Despite the concordant noninvasive diagnostic testing implicating an epileptogenic zone within the right mesial temporal lobe, “secondary epileptogenesis” could produce an independent, de novo, epileptogenic focus. However, this phenomenon has not been described in the hyperacute post-operative period [14]. In fact, secondary epileptogenesis is believed to be a phenomenon that occurs often over 12 months after epilepsy surgery [14].

Therefore, in light of a preoperative seizure semiology consistent with mesial temporal lobe seizures, unilateral right MTS on structural brain MRI, the presence of right temporal lobe hypometabolism on FDG-PET, and markedly different seizure semiology between pre- and post-operative seizures, a diagnosis of right MTLE is favored over an overlooked epileptic network within the right frontal central sulcus. Furthermore, the improvement in her seizure frequency after blood glucose control would suggest the new seizures in this case were most likely related to elevated blood glucose from treatment with dexamethasone.
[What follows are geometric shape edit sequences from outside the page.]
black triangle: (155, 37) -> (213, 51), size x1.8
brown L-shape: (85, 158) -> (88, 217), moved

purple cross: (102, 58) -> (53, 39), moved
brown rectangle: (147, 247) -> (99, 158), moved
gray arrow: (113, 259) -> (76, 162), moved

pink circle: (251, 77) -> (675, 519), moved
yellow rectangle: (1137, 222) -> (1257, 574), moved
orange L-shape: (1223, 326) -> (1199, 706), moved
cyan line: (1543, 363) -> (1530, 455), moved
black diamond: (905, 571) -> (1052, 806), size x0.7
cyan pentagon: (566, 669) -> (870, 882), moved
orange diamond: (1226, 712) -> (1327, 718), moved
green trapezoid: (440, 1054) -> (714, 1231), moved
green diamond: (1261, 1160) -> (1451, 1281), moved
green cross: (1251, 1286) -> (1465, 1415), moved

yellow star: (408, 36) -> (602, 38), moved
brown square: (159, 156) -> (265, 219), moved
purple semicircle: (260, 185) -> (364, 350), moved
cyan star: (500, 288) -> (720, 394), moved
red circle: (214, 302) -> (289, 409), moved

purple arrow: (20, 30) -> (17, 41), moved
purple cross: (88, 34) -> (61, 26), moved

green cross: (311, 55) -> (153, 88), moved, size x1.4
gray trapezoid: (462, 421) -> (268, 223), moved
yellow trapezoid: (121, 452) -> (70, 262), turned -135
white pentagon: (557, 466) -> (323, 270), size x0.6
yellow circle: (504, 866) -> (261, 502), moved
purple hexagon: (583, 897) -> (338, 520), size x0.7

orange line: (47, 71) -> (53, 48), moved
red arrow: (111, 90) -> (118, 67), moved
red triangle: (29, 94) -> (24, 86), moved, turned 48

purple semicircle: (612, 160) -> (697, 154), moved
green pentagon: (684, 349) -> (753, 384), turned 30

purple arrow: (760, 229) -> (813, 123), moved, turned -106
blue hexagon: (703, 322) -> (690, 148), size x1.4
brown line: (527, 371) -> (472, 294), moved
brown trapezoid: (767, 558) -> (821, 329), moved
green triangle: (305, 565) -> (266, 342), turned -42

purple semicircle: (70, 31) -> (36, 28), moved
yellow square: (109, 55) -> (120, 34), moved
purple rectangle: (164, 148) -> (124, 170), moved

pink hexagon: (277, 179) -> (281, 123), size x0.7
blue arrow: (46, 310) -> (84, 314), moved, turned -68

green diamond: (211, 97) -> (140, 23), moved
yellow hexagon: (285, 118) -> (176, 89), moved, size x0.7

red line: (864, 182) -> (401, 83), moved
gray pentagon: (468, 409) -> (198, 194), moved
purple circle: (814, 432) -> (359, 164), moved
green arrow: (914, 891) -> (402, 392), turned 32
Overall, complications from epilepsy surgery, and particularly ATL, are relatively uncommon. Previous studies have estimated complication rates around 6–10% in all surgical cases, and more recent studies have suggested the complication rates may be significantly lower at high-volume, compared to low-volume, epilepsy surgical centers [3], [4], [5], [7], [8].

However, a recent review of CMS Part B data and the National Surgical Quality Improvement Program (NIQSIP) database, reported complications in nearly 18% of surgical cases [7]. Complications were more common in older individuals, male gender, those with higher American Society of Anesthesiologists (ASA) classification, and in those people with a pre-existing bleeding disorder [7]. The most common complication was a return to the operating room (primarily for hemorrhage), but complications ranged from death and cardiac arrest to septic shock and deep vein thrombosis [7].

Treatment with corticosteroids following ATL dates back to the 1960's [6]. The use of corticosteroids may reduce cerebral edema and other perioperative complications. However, the use of corticosteroids in people with diabetes mellitus may result in elevated blood glucose and serum osmolality. In cases of nonketotic hyperglycemic states, seizures, and specifically focal motor seizures, may be common and a presenting feature [9], [10], [11], [12]. The mechanism behind seizures due to elevated blood glucose and serum osmolality is poorly understood, but some studies have suggested glucose is a “pro-convulsant,” [12]. Interestingly, 20 people had comorbid diabetes mellitus, and an additional 35 were receiving chronic steroids [7]. Six of the 20 people with comorbid diabetes experienced complications, while ten out of thirty-five people with chronic steroid use also had a complication [7]. There was no report of focal motor status epilepticus or EPC in this database review [7].

Conclusions

This case demonstrates a previously unreported potential complication following an ATL. Overall, complications after ATL are relatively rare, and corticosteroids may mitigate some postoperative complications. In people undergoing epilepsy surgery, corticosteroids should be used cautiously in people with comorbid diabetes mellitus to avoid nonketoic hyperglycemic states. Aggressive blood glucose control in the post-operative period may reduce surgical complications and the potential for post-operative corticosteroid-induced focal motor status epilepticus.